Embora façam parte de linguagens
diferentes, os aspectos dramáticos de um e de outro criticam determinada
postura social, potencializam ao máximo o imaginário, a ponto de espantar o
público de determinada época, ou épocas distintas. Vender a alma ao diabo, é a
solução desesperada de alguém insatisfeito com a limitada felicidade humana, e
ao mesmo tempo uma maneira de viver sempre as mesmas frustrações, haja vista há
um alto preço envolvido na troca: a servidão nas regiões infernais.
Poder se esquivar do destino, e
controlá-lo, é se colocar no lugar de Criador e regente da própria vida, mas
também de pagar o preço por interferir nos rumos históricos de muitas pessoas,
neste caso opta-se pelo controle remoto, um dos símbolos do ócio criado na
sociedade de consumo, e que oferece uma maneira rápida e eficaz de se obter
novas sensações com apenas um aperto de botão. Em ambos predominam personagens
inconsequentes, arquétipos dramáticos e sátiros de determinadas sociedades: uma
moderna, em ritmo frenético de trabalho e evolução tecno-científica,e outra
pós-moderna, sedenta por bens de capital.
É verdade que críticas sempre
existiram sobre tais contextos, mas a forma de operacionalizar tais críticas,
assume um aspecto absurdo, único, excepcional nesta análise patafísica das obras.
"Trocando em miúdos", é uma maneira radical de tratar de elementos
negligenciados pela meta physis, pois esta em uma perspectiva social, se
preocuparia com a realidade do indivíduo somente a partir do todo que o
engloba, fora disso, o indivíduo, o particular, não é interessante.
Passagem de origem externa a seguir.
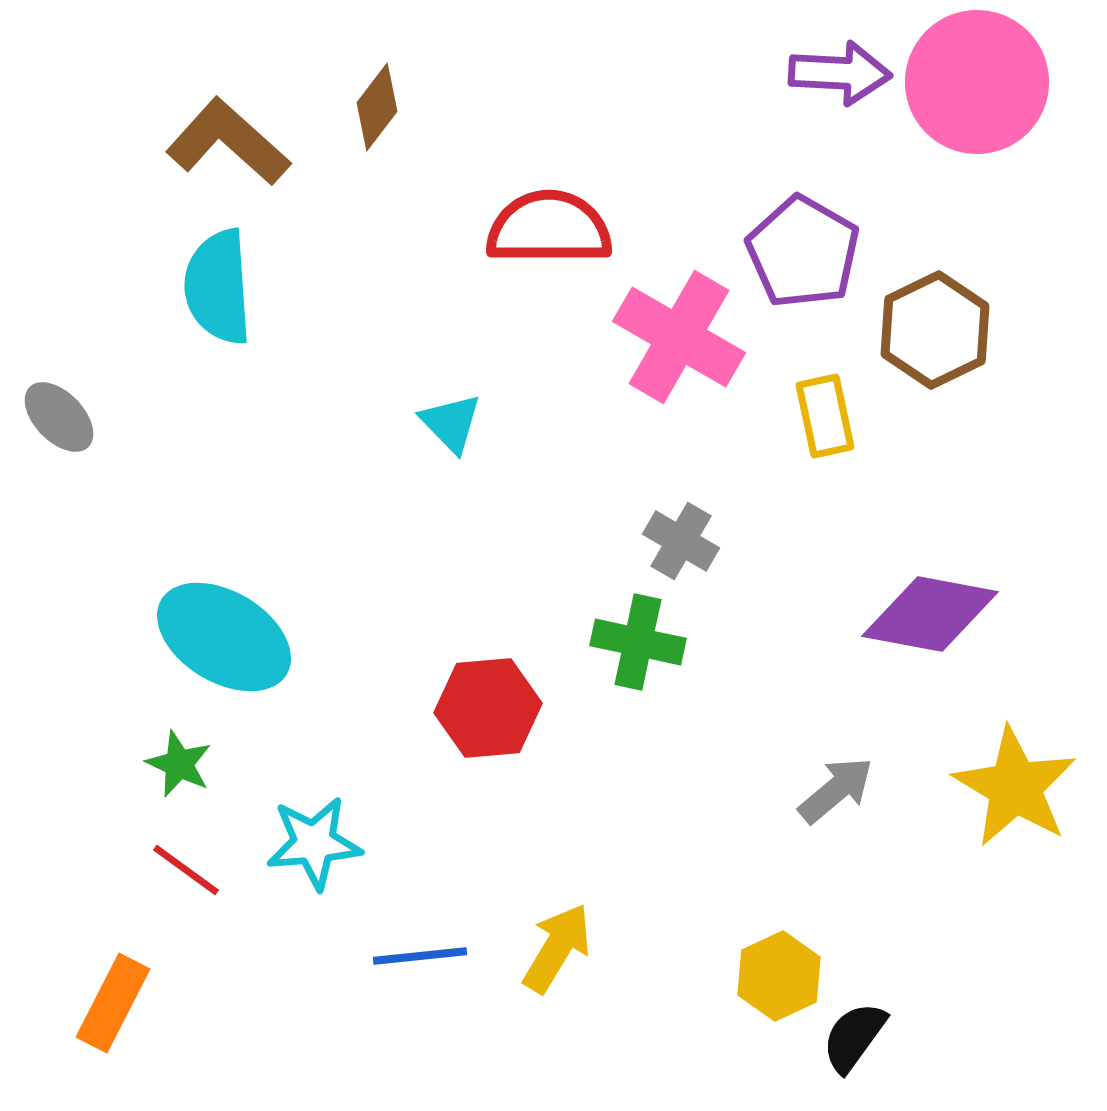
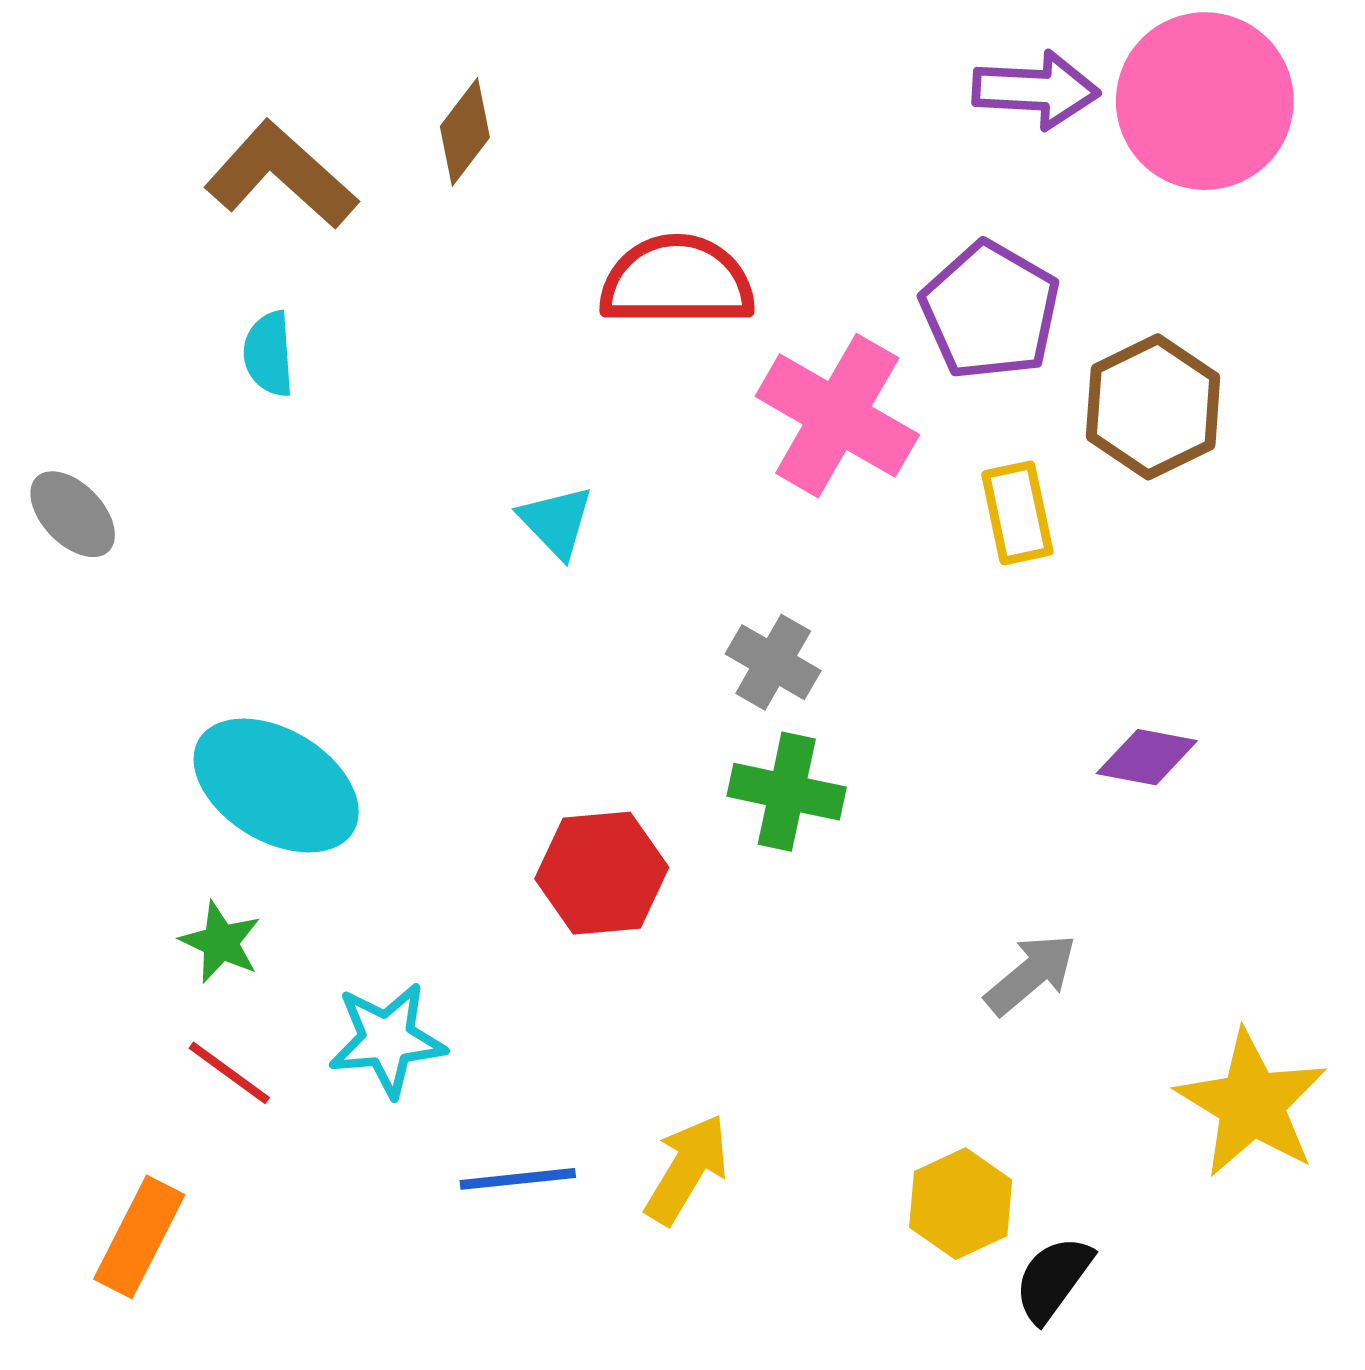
cyan semicircle: (218, 287) -> (269, 354), size x0.6
gray cross: (681, 541) -> (773, 662), moved
purple diamond: (930, 614) -> (1147, 757), size x0.6
yellow star: (1015, 787) -> (1252, 1104), moved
Seria,
pois, blasfêmia nesse tipo de consideração creditar os rumos da história a
fatores que transcendem o ser enquanto ser e aceitam, em vez disso, sua
imprevisibilidade.
Se faz ou, não sentido o diálogo entre
O Fausto e Click, isso dependeria de um consenso geral, pois se assim não
fosse, tal comparação seria completamente nonsense. Porém, para além do
consenso, existe a experiência individual da leitura e as várias nuances
criativas que esta suscita, um sentido paralelo e marginalizado, único,
singularíssimo de percepção. São dessas pequenas antilhas que se preocupa a
patafísica e em torno das quais ainda se gerarão muitas discussões.